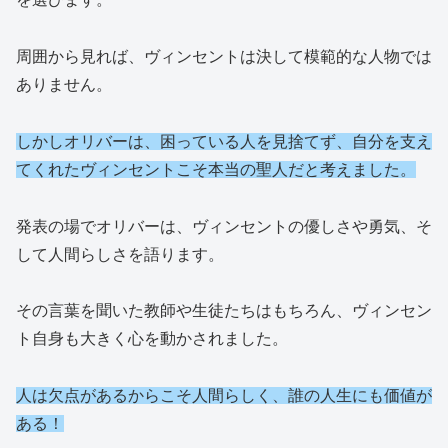
周囲から見れば、ヴィンセントは決して模範的な人物では
ありません。
しかしオリバーは、困っている人を見捨てず、自分を支え
てくれたヴィンセントこそ本当の聖人だと考えました。
発表の場でオリバーは、ヴィンセントの優しさや勇気、そ
して人間らしさを語ります。
その言葉を聞いた教師や生徒たちはもちろん、ヴィンセン
ト自身も大きく心を動かされました。
人は欠点があるからこそ人間らしく、誰の人生にも価値が
ある！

· · · · · · ·

Transcribe each of the records above precisely, with no pictures in the copy.

周囲から見れば、ヴィンセントは決して模範的な人物では
ありません。
しかしオリバーは、困っている人を見捨てず、自分を支え
てくれたヴィンセントこそ本当の聖人だと考えました。
発表の場でオリバーは、ヴィンセントの優しさや勇気、そ
して人間らしさを語ります。
その言葉を聞いた教師や生徒たちはもちろん、ヴィンセン
ト自身も大きく心を動かされました。
人は欠点があるからこそ人間らしく、誰の人生にも価値が
ある！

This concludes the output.